Rhopalosiphum maidis, Rhopalosiphum padi Metopolophium dirhodum, Macrosiphum avenae = Sitobion avena
Maisluis
Bij mais, graan en andere grassoorten; vooral ook bij Europese hanenpoot. Bladluizen, zuigend. Aangetaste plantendelen: blad en pluim/kolf.
Ziektebeeld
De luizen zelf vallen meestal meer op dan de zuigschade (bladeren met lichte vlekken en gekrulde bladeren). Daarnaast scheiden ze honingdauw uit, waarop zich zwarte schimmels kunnen vestigen.
Plaaginsect
Bij de maisluis zijn de volgroeide bladluizen (volwassen insecten) ca. 2-3 mm lang, donkergroen tot zwart gekleurd en hebben korte, donkere buisjes aan het achterlijf.
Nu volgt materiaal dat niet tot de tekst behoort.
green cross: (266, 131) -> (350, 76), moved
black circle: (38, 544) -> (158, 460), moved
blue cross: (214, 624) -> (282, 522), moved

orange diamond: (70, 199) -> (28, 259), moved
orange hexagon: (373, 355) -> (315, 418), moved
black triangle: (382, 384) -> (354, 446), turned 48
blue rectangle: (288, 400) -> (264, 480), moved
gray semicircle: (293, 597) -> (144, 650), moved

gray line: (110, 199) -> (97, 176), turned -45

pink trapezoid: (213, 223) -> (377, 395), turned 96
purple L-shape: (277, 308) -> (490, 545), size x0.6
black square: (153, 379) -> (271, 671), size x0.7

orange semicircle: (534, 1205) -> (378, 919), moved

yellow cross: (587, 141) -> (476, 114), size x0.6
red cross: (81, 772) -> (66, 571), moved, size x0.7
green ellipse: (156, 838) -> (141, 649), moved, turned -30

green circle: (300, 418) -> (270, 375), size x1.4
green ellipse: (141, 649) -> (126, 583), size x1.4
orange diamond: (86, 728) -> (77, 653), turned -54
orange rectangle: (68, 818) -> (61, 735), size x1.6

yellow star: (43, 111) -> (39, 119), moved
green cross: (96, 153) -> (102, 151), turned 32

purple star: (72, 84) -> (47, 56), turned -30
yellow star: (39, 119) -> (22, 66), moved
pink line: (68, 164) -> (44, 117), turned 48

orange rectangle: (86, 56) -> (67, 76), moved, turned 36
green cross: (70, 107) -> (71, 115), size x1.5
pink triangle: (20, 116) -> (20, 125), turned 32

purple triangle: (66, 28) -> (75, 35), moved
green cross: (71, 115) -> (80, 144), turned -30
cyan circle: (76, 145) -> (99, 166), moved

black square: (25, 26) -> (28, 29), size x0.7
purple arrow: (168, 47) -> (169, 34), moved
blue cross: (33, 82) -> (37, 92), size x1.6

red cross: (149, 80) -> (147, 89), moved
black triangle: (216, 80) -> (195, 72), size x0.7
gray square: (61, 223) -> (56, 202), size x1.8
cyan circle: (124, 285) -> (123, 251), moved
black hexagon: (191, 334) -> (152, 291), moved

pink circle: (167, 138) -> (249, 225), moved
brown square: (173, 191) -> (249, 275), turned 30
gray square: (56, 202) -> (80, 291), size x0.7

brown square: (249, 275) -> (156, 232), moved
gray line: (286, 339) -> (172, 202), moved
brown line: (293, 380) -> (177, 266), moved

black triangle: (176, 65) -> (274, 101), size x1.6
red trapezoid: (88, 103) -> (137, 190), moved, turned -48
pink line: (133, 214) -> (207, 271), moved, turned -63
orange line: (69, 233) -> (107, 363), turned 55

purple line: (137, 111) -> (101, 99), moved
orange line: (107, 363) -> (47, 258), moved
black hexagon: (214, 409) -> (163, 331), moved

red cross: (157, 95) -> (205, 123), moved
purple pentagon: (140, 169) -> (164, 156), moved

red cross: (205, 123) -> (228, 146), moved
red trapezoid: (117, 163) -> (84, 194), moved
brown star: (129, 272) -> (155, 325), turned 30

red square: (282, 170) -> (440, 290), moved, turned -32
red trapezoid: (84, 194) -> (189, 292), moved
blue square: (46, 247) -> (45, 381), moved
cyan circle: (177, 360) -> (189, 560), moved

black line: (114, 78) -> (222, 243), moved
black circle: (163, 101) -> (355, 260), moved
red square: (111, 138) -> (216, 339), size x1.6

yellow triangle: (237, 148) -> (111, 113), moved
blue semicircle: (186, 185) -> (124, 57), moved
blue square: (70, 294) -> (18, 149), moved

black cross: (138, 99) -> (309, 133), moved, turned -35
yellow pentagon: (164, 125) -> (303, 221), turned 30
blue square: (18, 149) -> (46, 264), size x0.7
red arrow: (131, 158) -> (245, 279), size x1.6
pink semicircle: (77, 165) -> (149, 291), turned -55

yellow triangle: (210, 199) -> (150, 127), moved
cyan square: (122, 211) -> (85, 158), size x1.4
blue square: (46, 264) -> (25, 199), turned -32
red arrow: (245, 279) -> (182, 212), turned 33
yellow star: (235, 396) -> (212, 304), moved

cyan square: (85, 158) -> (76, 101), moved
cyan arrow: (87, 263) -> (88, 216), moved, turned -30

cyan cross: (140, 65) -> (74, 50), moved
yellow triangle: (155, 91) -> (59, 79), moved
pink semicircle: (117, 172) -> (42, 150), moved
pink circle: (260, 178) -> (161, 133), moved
Er komen zowel gevleugelde als ongevleugelde vormen voor. De larven zien eruit als de volwassen insecten, de larven van jongere stadia zijn echter lichtgroen gekleurd.
Opmerkingen
De warmteminnende maisluis kan niet onder de weersomstandigheden van Midden-Europa overleven. Vanwege zijn buitengewoon goede vliegvermogen trekt hij in de zomer echter vanuit zuidelijke landen binnen. Hij koloniseert eerst Europese hanenpoot en graanopslag en gaat dan op mais over. Daarbij prefereert hij in het algemeen de jongste nog ingerolde bladeren.